Objective The ‘surprise question’ (SQ) and the palliative care screening tool (PCST) are the common assessment tools in the early identification of patients requiring palliative care. However, the comparison of their prognostic accuracies has not been extensively studied. This study aimed to compare the prognostic accuracy of SQ and PCST in terms of recognising patients nearing end of life (EOL) and those appropriate for palliative care.
Methods This prospective study used both the SQ and PCST to predict patients’ 12-month mortality and identified those appropriate for palliative care. All adult patients admitted to Taipei City Hospital in 2015 were included in this cohort study. The c-statistic value was calculated to indicate the predictive accuracies of the SQ and PCST.
Results Out of 21 109 patients, with a mean age of 62.8 years, 12.4% and 11.1% had a SQ response of ‘no’ and a PCST score of ≥4, respectively. After controlling for other covariates, an SQ response of ‘no’ and a PCST score of ≥4 were the independent predictors of 12-month mortality.

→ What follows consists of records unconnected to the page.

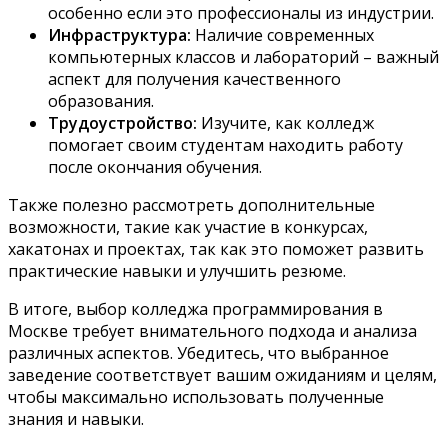
особенно если это профессионалы из индустрии.
Инфраструктура:
Наличие современных
компьютерных классов и лабораторий – важный
аспект для получения качественного
образования.
Трудоустройство:
Изучите, как колледж
помогает своим студентам находить работу
после окончания обучения.
Также полезно рассмотреть дополнительные
возможности, такие как участие в конкурсах,
хакатонах и проектах, так как это поможет развить
практические навыки и улучшить резюме.
В итоге, выбор колледжа программирования в
Москве требует внимательного подхода и анализа
различных аспектов. Убедитесь, что выбранное
заведение соответствует вашим ожиданиям и целям,
чтобы максимально использовать полученные
знания и навыки.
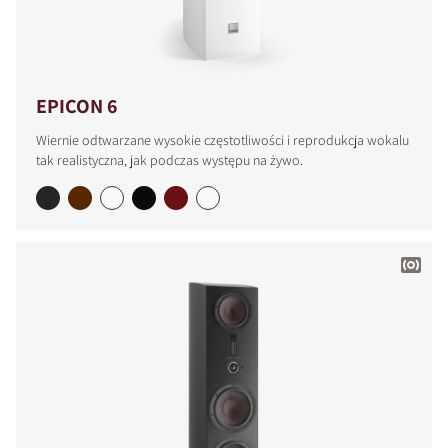
EPICON 6
Wiernie odtwarzane wysokie częstotliwości i reprodukcja wokalu
tak realistyczna, jak podczas występu na żywo.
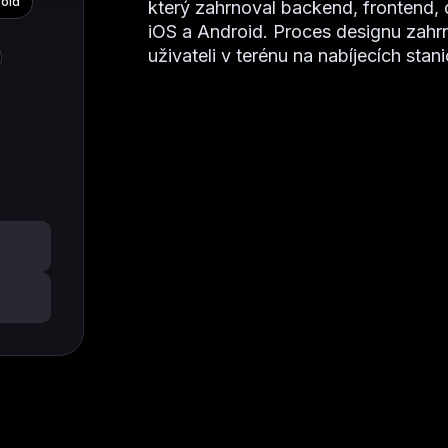
roid
který zahrnoval backend, frontend, 
iOS a Android. Proces designu zahr
uživateli v terénu na nabíjecích stani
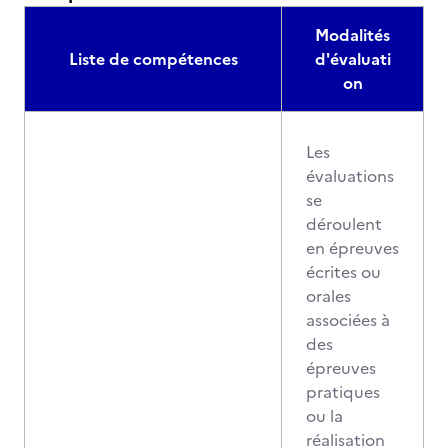
Modalités
Liste de compétences
d'évaluati
on
Les
évaluations
se
déroulent
en épreuves
écrites ou
orales
associées à
des
épreuves
pratiques
ou la
réalisation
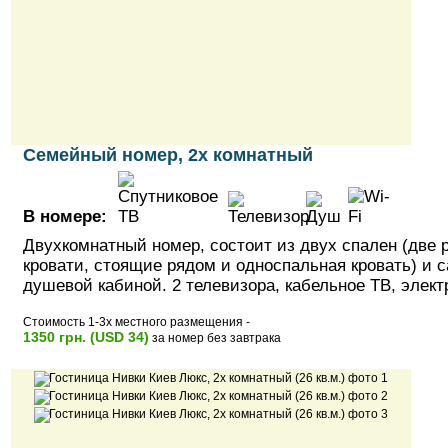
Семейный номер, 2х комнатный
В номере:
Двухкомнатный номер, состоит из двух спален (две 
кровати, стоящие рядом и односпальная кровать) и с
душевой кабиной. 2 телевизора, кабельное ТВ, элект
Стоимость 1-3х местного размещения -
1350 грн. (USD 34)
за номер без завтрака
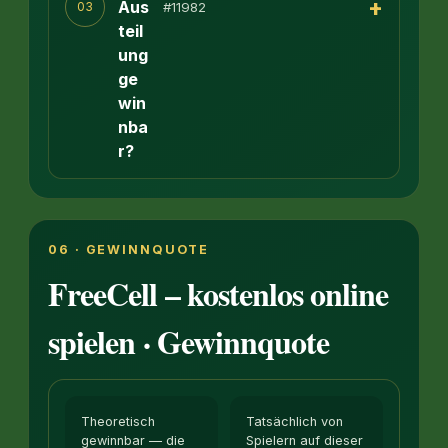
+
Aus
#11982
03
teil
ung
ge
win
nba
r?
06 · GEWINNQUOTE
FreeCell – kostenlos online
spielen · Gewinnquote
Theoretisch
Tatsächlich von
gewinnbar — die
Spielern auf dieser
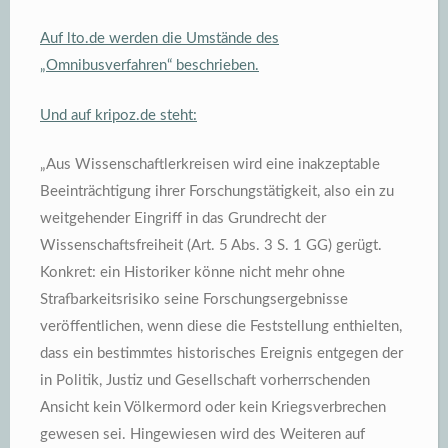
Auf lto.de werden die Umstände des
„Omnibusverfahren“ beschrieben.
Und auf kripoz.de steht:
„Aus Wissenschaftlerkreisen wird eine inakzeptable
Beeinträchtigung ihrer Forschungstätigkeit, also ein zu
weitgehender Eingriff in das Grundrecht der
Wissenschaftsfreiheit (Art. 5 Abs. 3 S. 1 GG) gerügt.
Konkret: ein Historiker könne nicht mehr ohne
Strafbarkeitsrisiko seine Forschungsergebnisse
veröffentlichen, wenn diese die Feststellung enthielten,
dass ein bestimmtes historisches Ereignis entgegen der
in Politik, Justiz und Gesellschaft vorherrschenden
Ansicht kein Völkermord oder kein Kriegsverbrechen
gewesen sei. Hingewiesen wird des Weiteren auf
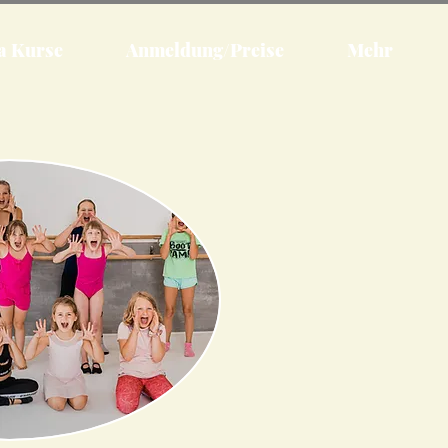
a Kurse
Anmeldung/Preise
Mehr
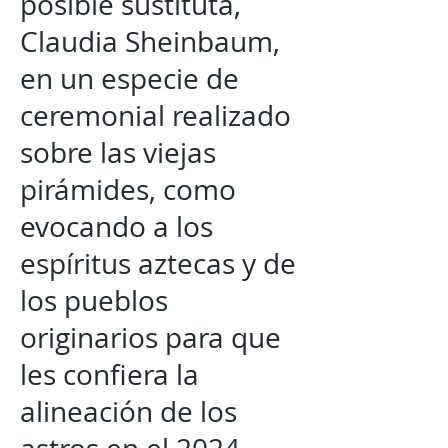
posible sustituta,
Claudia Sheinbaum,
en un especie de
ceremonial realizado
sobre las viejas
pirámides, como
evocando a los
espíritus aztecas y de
los pueblos
originarios para que
les confiera la
alineación de los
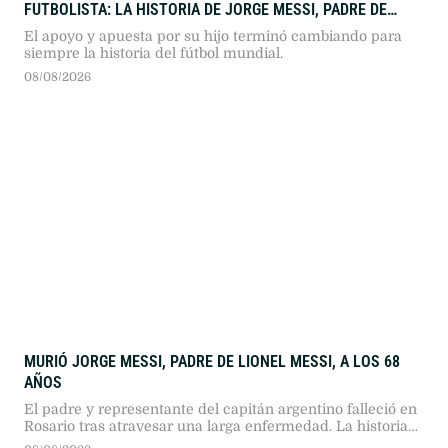
FUTBOLISTA: LA HISTORIA DE JORGE MESSI, PADRE DE
LIONEL
El apoyo y apuesta por su hijo terminó cambiando para
siempre la historia del fútbol mundial.
08/08/2026
MURIÓ JORGE MESSI, PADRE DE LIONEL MESSI, A LOS 68
AÑOS
El padre y representante del capitán argentino falleció en
Rosario tras atravesar una larga enfermedad. La historia
del hombre que impulsó el sueño europeo del astro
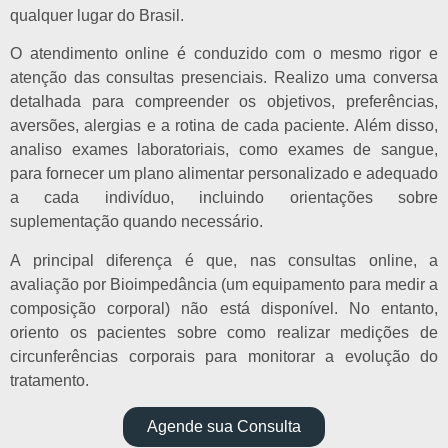
qualquer lugar do Brasil.
O atendimento online é conduzido com o mesmo rigor e
atenção das consultas presenciais. Realizo uma conversa
detalhada para compreender os objetivos, preferências,
aversões, alergias e a rotina de cada paciente. Além disso,
analiso exames laboratoriais, como exames de sangue,
para fornecer um plano alimentar personalizado e adequado
a cada indivíduo, incluindo orientações sobre
suplementação quando necessário.
A principal diferença é que, nas consultas online, a
avaliação por Bioimpedância (um equipamento para medir a
composição corporal) não está disponível. No entanto,
oriento os pacientes sobre como realizar medições de
circunferências corporais para monitorar a evolução do
tratamento.
Agende sua Consulta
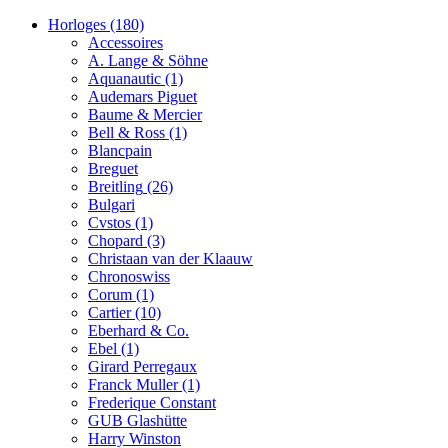
Horloges
(180)
Accessoires
A. Lange & Söhne
Aquanautic
(1)
Audemars Piguet
Baume & Mercier
Bell & Ross
(1)
Blancpain
Breguet
Breitling
(26)
Bulgari
Cvstos
(1)
Chopard
(3)
Christaan van der Klaauw
Chronoswiss
Corum
(1)
Cartier
(10)
Eberhard & Co.
Ebel
(1)
Girard Perregaux
Franck Muller
(1)
Frederique Constant
GUB Glashütte
Harry Winston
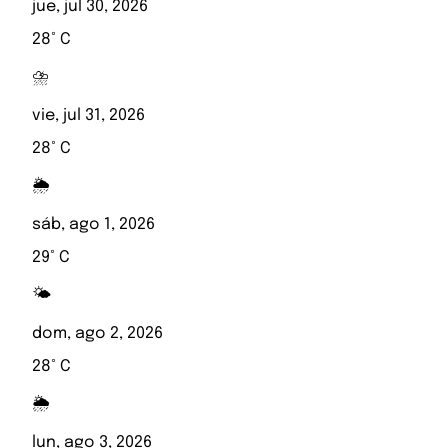
jue, jul 30, 2026
28° C
⛈️
vie, jul 31, 2026
28° C
🌦️
sáb, ago 1, 2026
29° C
🌤️
dom, ago 2, 2026
28° C
🌦️
lun, ago 3, 2026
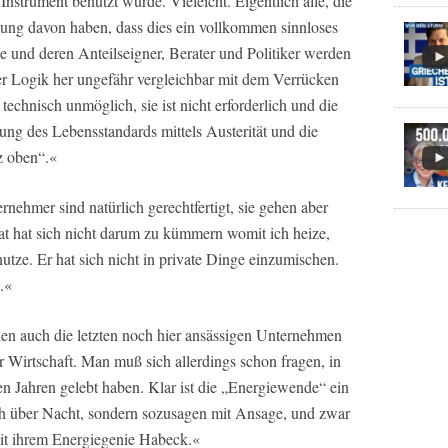
 Instrument benutzt wurde. Vieleicht. Eigentlich alle, die
ng davon haben, dass dies ein vollkommen sinnloses
 und deren Anteilseigner, Berater und Politiker werden
er Logik her ungefähr vergleichbar mit dem Verrücken
echnisch unmöglich, sie ist nicht erforderlich und die
ng des Lebensstandards mittels Austerität und die
z oben“.«
nehmer sind natürlich gerechtfertigt, sie gehen aber
at hat sich nicht darum zu kümmern womit ich heize,
utze. Er hat sich nicht in private Dinge einzumischen.
.«
hen auch die letzten noch hier ansässigen Unternehmen
er Wirtschaft. Man muß sich allerdings schon fragen, in
ten Jahren gelebt haben. Klar ist die „Energiewende“ ein
lich über Nacht, sondern sozusagen mit Ansage, und zwar
it ihrem Energiegenie Habeck.«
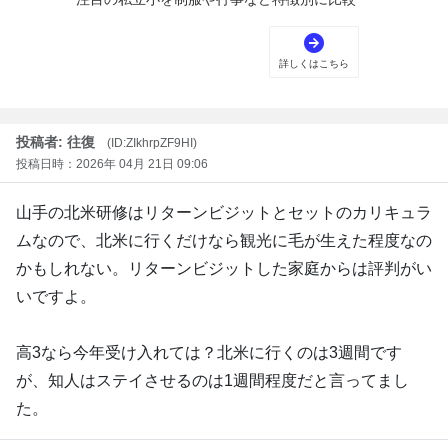
投稿者: 往復
(ID:ZIkhrpZF9HI)
投稿日時：2026年 04月 21日 09:06
山手の北米研修はリターンビジットとセットのカリキュラ
ムなので、北米に行くだけなら観光に毛が生えた程度なの
かもしれない。リターンビジットした家庭からは評判がい
いですよ。
高3なら今年受け入れては？北米に行くのは3週間です
が、知人はステイさせるのは1週間程度だと言ってまし
た。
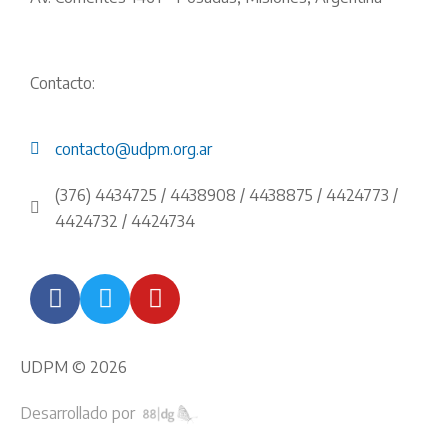
Contacto:
contacto@udpm.org.ar
(376) 4434725 / 4438908 / 4438875 / 4424773 /
4424732 / 4424734
UDPM © 2026
Desarrollado por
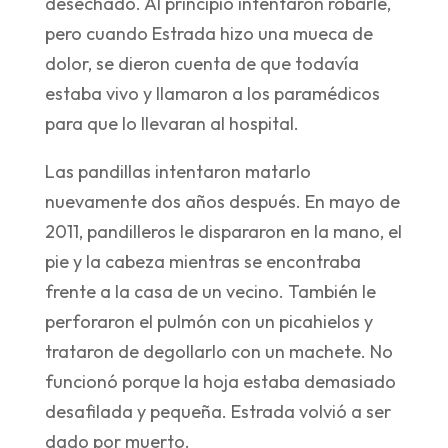
desechado. Al principio intentaron robarle,
pero cuando Estrada hizo una mueca de
dolor, se dieron cuenta de que todavía
estaba vivo y llamaron a los paramédicos
para que lo llevaran al hospital.
Las pandillas intentaron matarlo
nuevamente dos años después. En mayo de
2011, pandilleros le dispararon en la mano, el
pie y la cabeza mientras se encontraba
frente a la casa de un vecino. También le
perforaron el pulmón con un picahielos y
trataron de degollarlo con un machete. No
funcionó porque la hoja estaba demasiado
desafilada y pequeña. Estrada volvió a ser
dado por muerto.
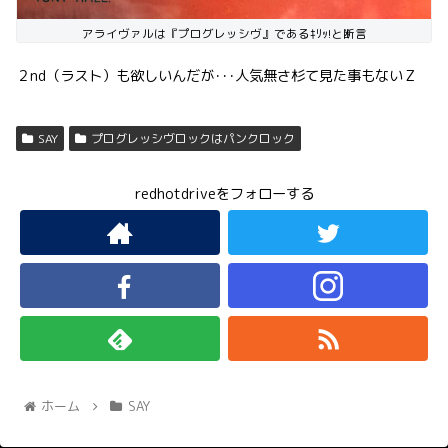
アライヴァルは『プログレッシヴ』であるｷﾘｯ!と断言
２nd（ラスト）も欲しいんだが･･･人気無さ杉て見た事もないＺ
SAY
プログレッシヴロックはパンクロック
redhotdriveをフォローする
ホーム
SAY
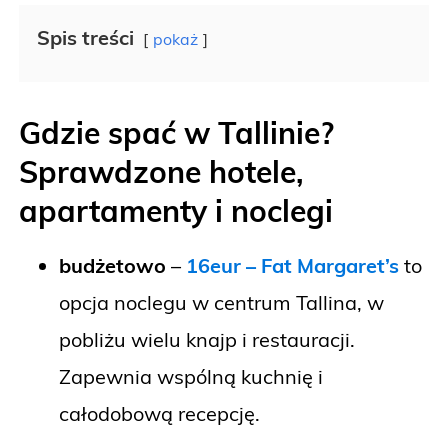
Spis treści
pokaż
Gdzie spać w Tallinie?
Sprawdzone hotele,
apartamenty i noclegi
budżetowo
–
16eur – Fat Margaret’s
to
opcja noclegu w centrum Tallina, w
pobliżu wielu knajp i restauracji.
Zapewnia wspólną kuchnię i
całodobową recepcję.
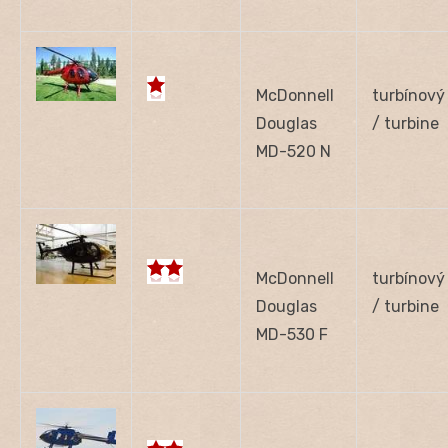
McDonnell
turbínový
Douglas
/ turbine
MD-520 N
McDonnell
turbínový
Douglas
/ turbine
MD-530 F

The c-statistic values of the SQ and PCST at recognising patients in their last year of life were 0.680 and 0.689, respectively. When using a combination of both SQ and PCST in predicting patients’ 12-month mortality risk, the predictive value of the c-statistic increased to 0.739 and was significantly higher than either one in isolation (p<0.001).
Conclusion A combination of the SQ with PCST has better prognostic accuracy than either one in isolation.